Researchers are not sure to what extent that nodal cilia actually play in the embryological stage of human development and why certain patients with ciliary dyskinesia have organ displacement and some do not. Hopefully as our technological understanding of the cilia and the diagnostic tools used to examine cilia advance this and other answers will reveal themselves.

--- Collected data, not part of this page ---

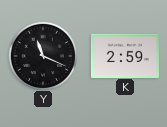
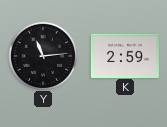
Y: 11:19 -> 11:14
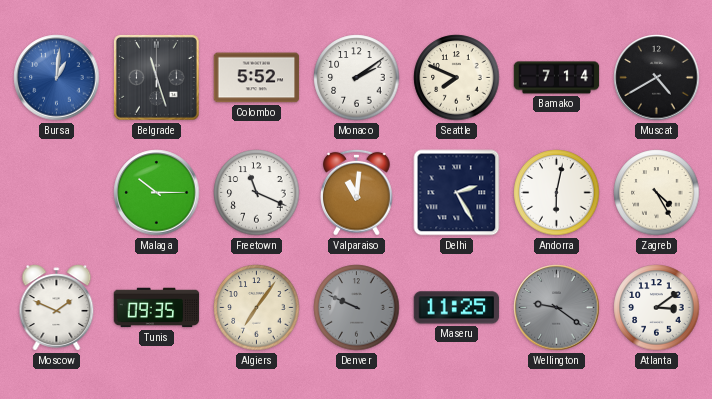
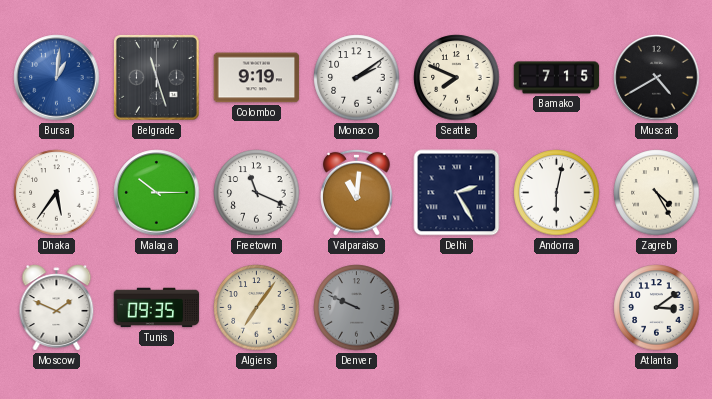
Colombo: 5:52 -> 9:19
Bamako: 7:14 -> 7:15
Dhaka: none -> 5:36
Maseru: 11:25 -> none
Wellington: 9:21 -> none
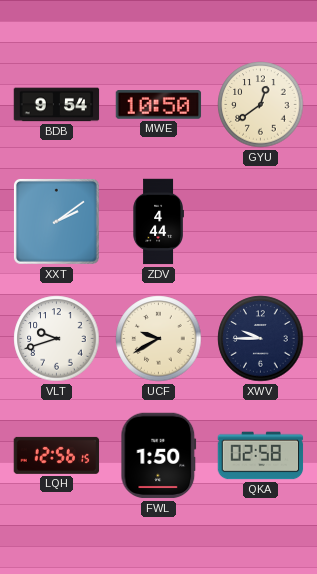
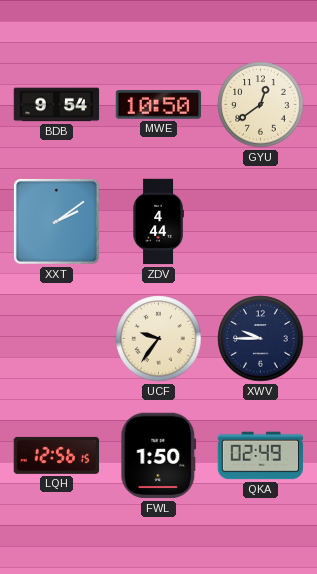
VLT: 9:42 -> none
UCF: 9:40 -> 9:36
QKA: 02:58 -> 02:49
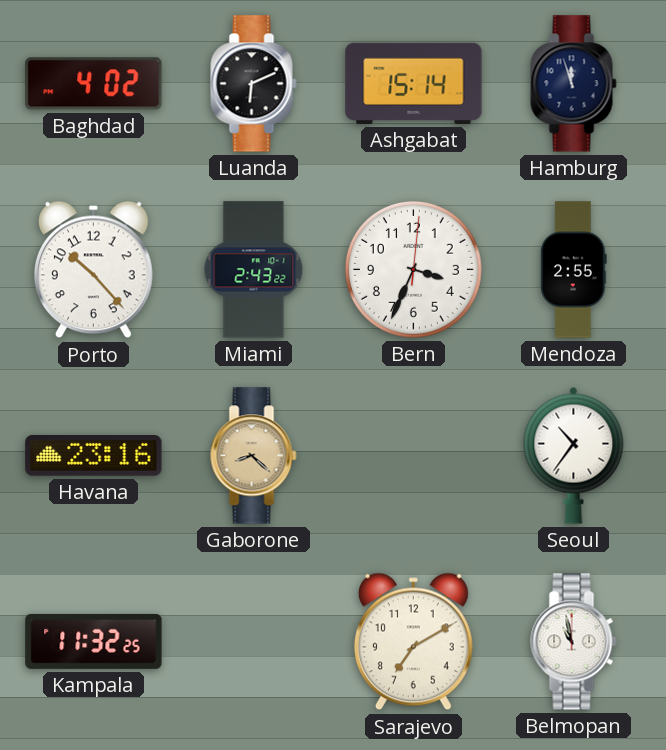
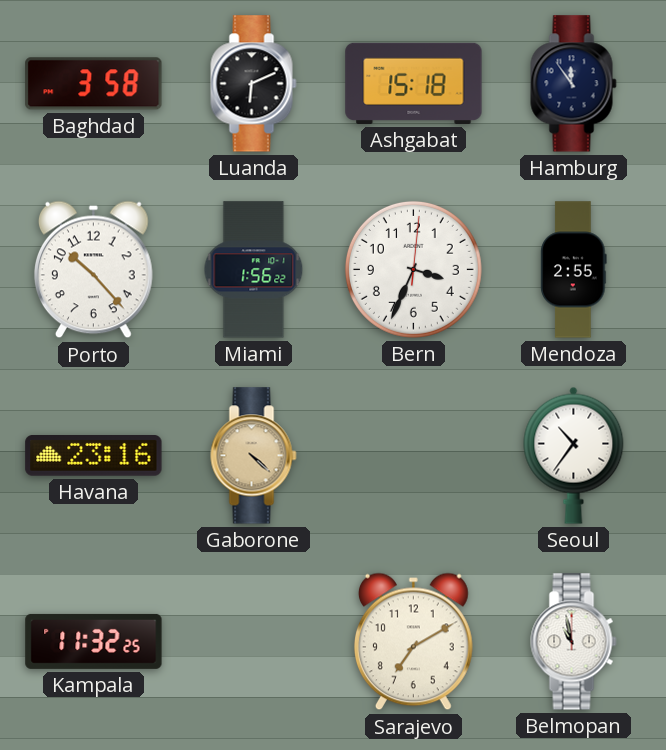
Baghdad: 4:02 -> 3:58
Ashgabat: 15:14 -> 15:18
Hamburg: 11:57 -> 11:54
Miami: 2:43 -> 1:56
Gaborone: 8:22 -> 4:22
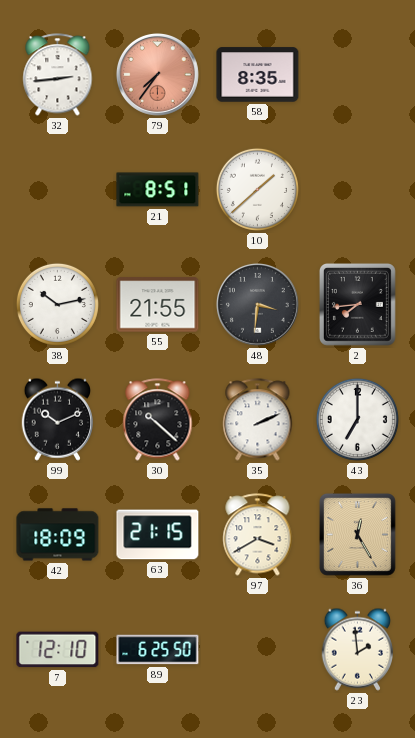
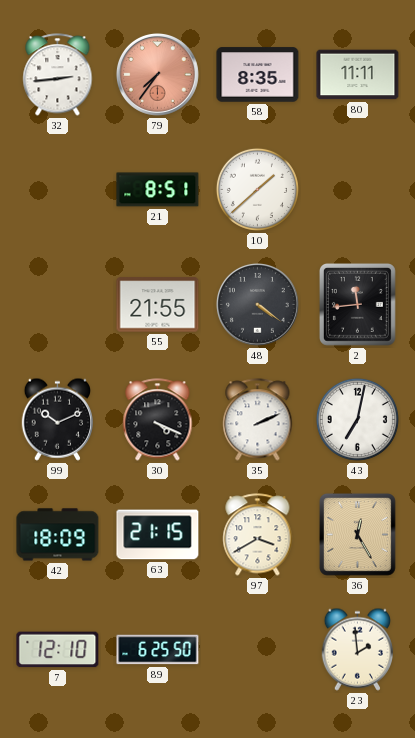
80: none -> 11:11
38: 10:13 -> none
48: 3:31 -> 4:21
2: 7:44 -> 11:44
30: 10:22 -> 4:19
43: 7:00 -> 7:02
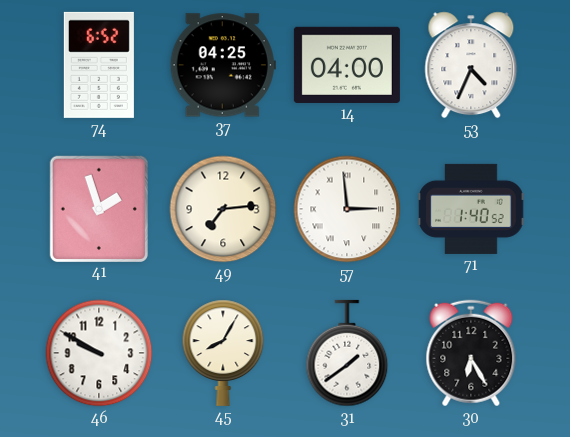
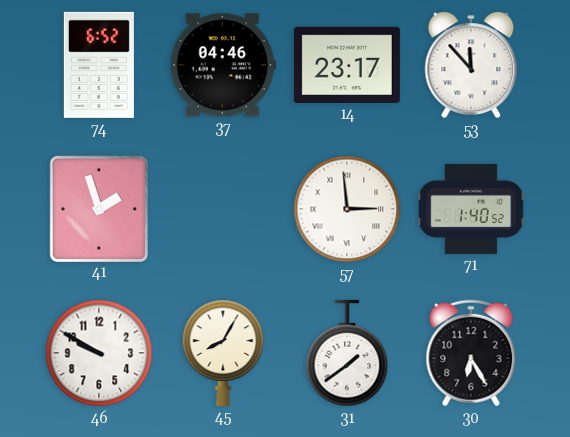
37: 04:25 -> 04:46
14: 04:00 -> 23:17
53: 4:34 -> 11:53
49: 7:14 -> none
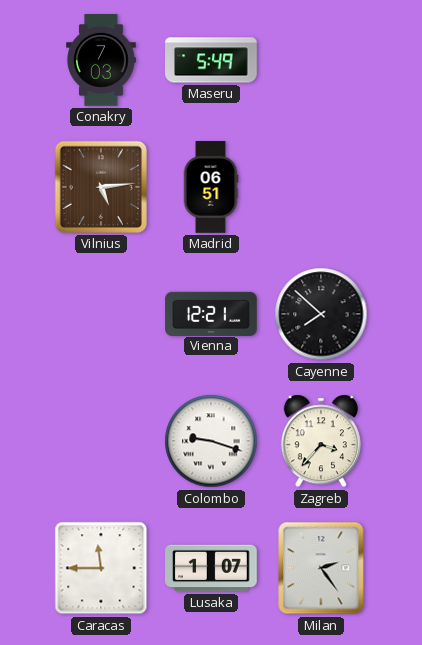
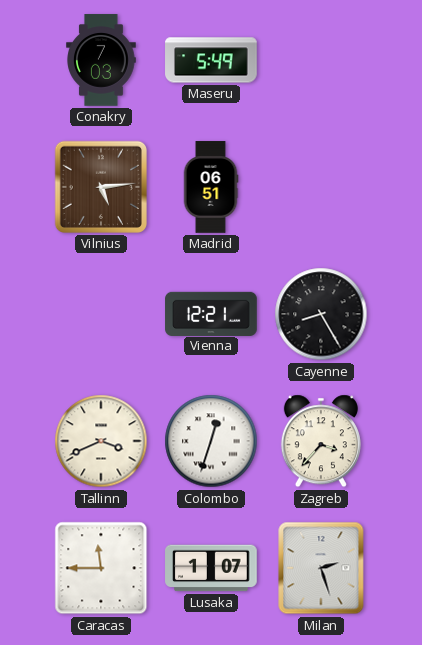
Cayenne: 7:52 -> 8:25
Tallinn: none -> 3:41
Colombo: 9:18 -> 12:33
Milan: 2:24 -> 2:27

So which situs are you? Only your physician is qualified to clarify that answer for you. There are many imagining options out there to help your physician determine your organ placement; MRIs, Ct-scans, Ultrasounds, and X-rays. Unfortunately the older population and even some of the younger population today may be walking around with organ displacement and not even know it. Their physicians may not even be aware of it either. How can this be you ask? Back in the day when organ displacement was seen on an X-ray, it was often dismissed as the X-ray was backwards and no further investigation was initiated. That is a less common occurrence in modern medicine today. Unusual findings are almost always investigated by a patient’s care team. However it’s possible some organ displacements are still missed to this day, especially if the patient has no other health issues that warrant x-rays or other health interventions or investigations.